**EXERCISE OBJECTIVE**
Restate every record word for word, without the pictures.

**SOURCE RECORDS**
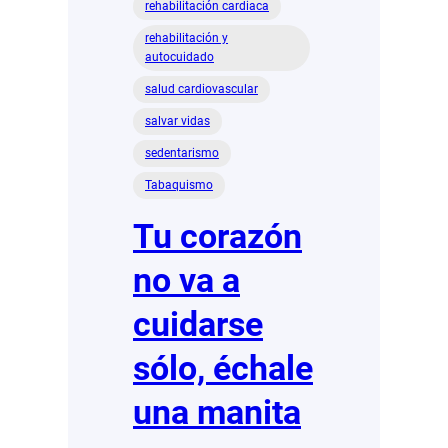
rehabilitación cardiaca
rehabilitación y
autocuidado
salud cardiovascular
salvar vidas
sedentarismo
Tabaquismo
Tu corazón
no va a
cuidarse
sólo, échale
una manita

**WRITTEN RESPONSE**
rehabilitación cardiaca
rehabilitación y
autocuidado
salud cardiovascular
salvar vidas
sedentarismo
Tabaquismo
Tu corazón
no va a
cuidarse
sólo, échale
una manita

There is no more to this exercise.